▸ **WHAT TO WORK ON**: Below are records; reproduce exactly the lines from the one that has "Summers Corner (249, 1426)" through the one that has "Request More Information (249, 677)", ends included, and nothing more.

▸ **INFORMATION PROVIDED**:
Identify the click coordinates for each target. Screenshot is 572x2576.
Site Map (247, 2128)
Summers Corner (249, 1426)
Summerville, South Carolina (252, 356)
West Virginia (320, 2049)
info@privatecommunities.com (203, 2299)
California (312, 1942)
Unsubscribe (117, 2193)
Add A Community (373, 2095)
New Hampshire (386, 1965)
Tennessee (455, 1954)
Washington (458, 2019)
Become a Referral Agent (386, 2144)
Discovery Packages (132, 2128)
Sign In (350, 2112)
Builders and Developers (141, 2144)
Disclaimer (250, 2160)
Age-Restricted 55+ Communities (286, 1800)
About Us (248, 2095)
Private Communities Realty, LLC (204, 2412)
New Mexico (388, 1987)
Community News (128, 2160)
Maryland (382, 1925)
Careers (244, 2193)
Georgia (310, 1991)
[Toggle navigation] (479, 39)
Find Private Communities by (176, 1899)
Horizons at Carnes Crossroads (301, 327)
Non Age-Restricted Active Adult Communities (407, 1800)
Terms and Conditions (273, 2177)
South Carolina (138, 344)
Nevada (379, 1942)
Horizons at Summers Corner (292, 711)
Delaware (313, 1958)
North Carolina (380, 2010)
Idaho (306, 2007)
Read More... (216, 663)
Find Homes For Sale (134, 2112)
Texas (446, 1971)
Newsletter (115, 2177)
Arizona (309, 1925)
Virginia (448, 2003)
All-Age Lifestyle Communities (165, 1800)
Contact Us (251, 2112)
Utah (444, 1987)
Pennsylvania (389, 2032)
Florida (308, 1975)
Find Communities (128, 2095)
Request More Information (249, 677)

...

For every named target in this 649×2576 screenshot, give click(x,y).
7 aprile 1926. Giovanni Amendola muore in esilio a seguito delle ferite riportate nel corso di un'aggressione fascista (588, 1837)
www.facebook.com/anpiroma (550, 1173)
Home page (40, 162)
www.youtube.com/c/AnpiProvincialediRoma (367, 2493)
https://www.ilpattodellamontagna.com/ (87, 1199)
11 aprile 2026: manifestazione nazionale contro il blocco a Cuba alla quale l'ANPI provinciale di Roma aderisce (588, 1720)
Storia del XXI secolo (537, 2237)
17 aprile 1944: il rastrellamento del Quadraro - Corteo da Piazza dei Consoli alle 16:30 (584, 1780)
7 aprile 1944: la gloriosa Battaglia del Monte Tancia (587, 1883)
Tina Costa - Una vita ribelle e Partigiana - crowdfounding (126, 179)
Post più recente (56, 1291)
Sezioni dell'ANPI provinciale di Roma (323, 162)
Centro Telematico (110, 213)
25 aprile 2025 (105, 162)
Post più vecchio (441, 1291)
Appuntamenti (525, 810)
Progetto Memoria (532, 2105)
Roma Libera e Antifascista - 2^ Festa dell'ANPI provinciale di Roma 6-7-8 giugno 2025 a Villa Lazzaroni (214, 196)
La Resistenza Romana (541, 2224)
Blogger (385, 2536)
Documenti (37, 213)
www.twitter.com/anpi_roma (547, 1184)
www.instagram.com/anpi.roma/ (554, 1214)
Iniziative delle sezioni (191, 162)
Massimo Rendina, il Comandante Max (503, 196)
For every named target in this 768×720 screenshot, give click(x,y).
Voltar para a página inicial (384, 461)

---

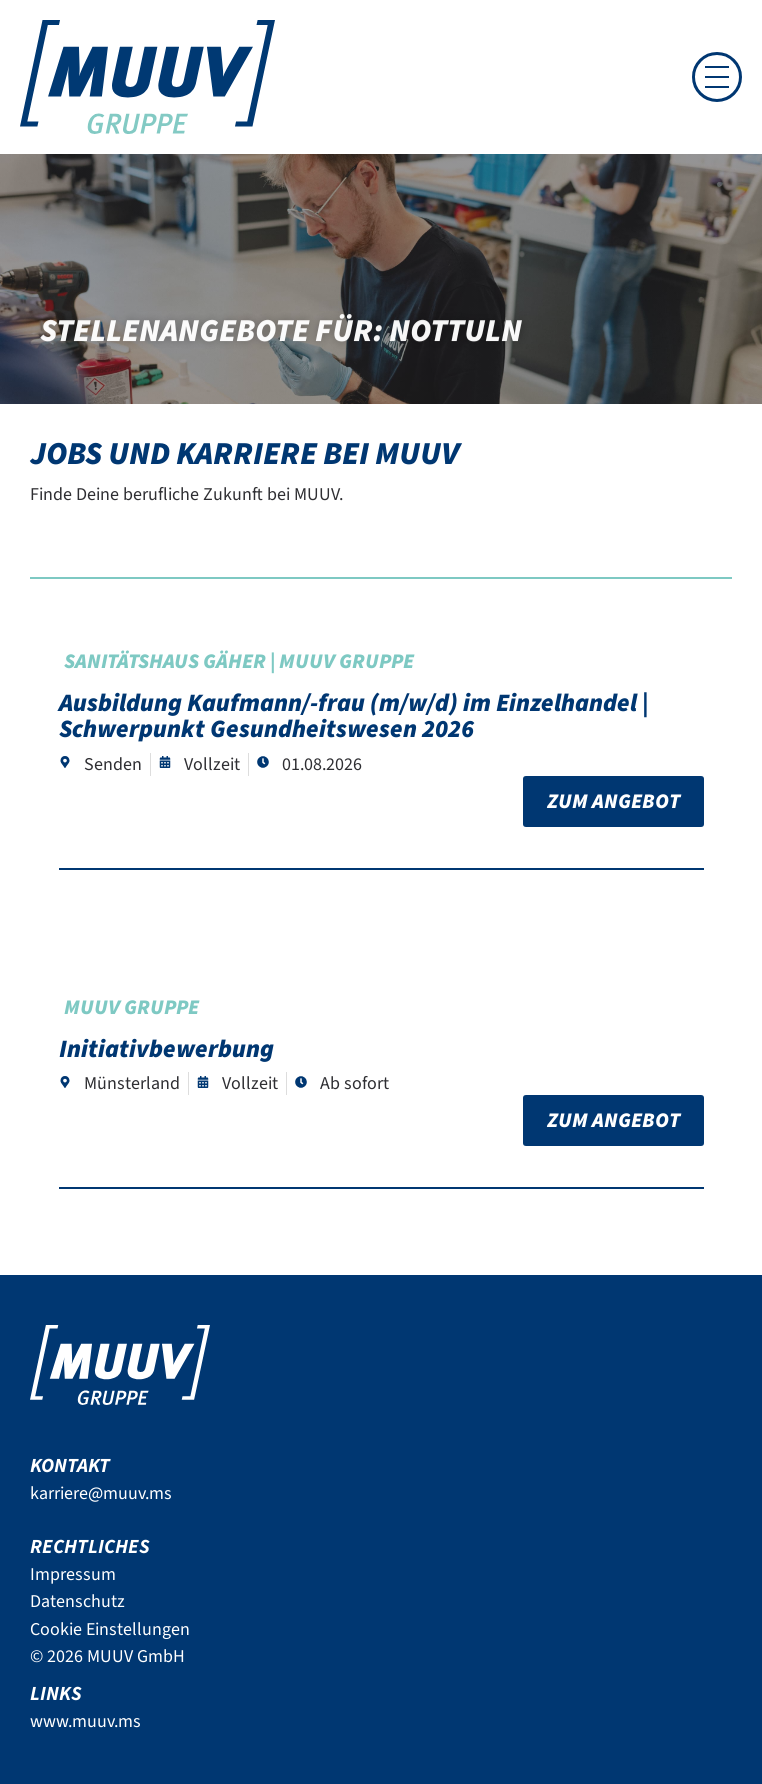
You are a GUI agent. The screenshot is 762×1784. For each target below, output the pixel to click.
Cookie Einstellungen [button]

▸ **SOLUTION TO THIS EXERCISE**:
Summers Corner (249, 1426)
Summerville, South Carolina (252, 356)
West Virginia (320, 2049)
info@privatecommunities.com (203, 2299)
California (312, 1942)
Unsubscribe (117, 2193)
Add A Community (373, 2095)
New Hampshire (386, 1965)
Tennessee (455, 1954)
Washington (458, 2019)
Become a Referral Agent (386, 2144)
Discovery Packages (132, 2128)
Sign In (350, 2112)
Builders and Developers (141, 2144)
Disclaimer (250, 2160)
Age-Restricted 55+ Communities (286, 1800)
About Us (248, 2095)
Private Communities Realty, LLC (204, 2412)
New Mexico (388, 1987)
Community News (128, 2160)
Maryland (382, 1925)
Careers (244, 2193)
Georgia (310, 1991)
[Toggle navigation] (479, 39)
Find Private Communities by (176, 1899)
Horizons at Carnes Crossroads (301, 327)
Non Age-Restricted Active Adult Communities (407, 1800)
Terms and Conditions (273, 2177)
South Carolina (138, 344)
Nevada (379, 1942)
Horizons at Summers Corner (292, 711)
Delaware (313, 1958)
North Carolina (380, 2010)
Idaho (306, 2007)
Read More... (216, 663)
Find Homes For Sale (134, 2112)
Texas (446, 1971)
Newsletter (115, 2177)
Arizona (309, 1925)
Virginia (448, 2003)
All-Age Lifestyle Communities (165, 1800)
Contact Us (251, 2112)
Utah (444, 1987)
Pennsylvania (389, 2032)
Florida (308, 1975)
Find Communities (128, 2095)
Request More Information (249, 677)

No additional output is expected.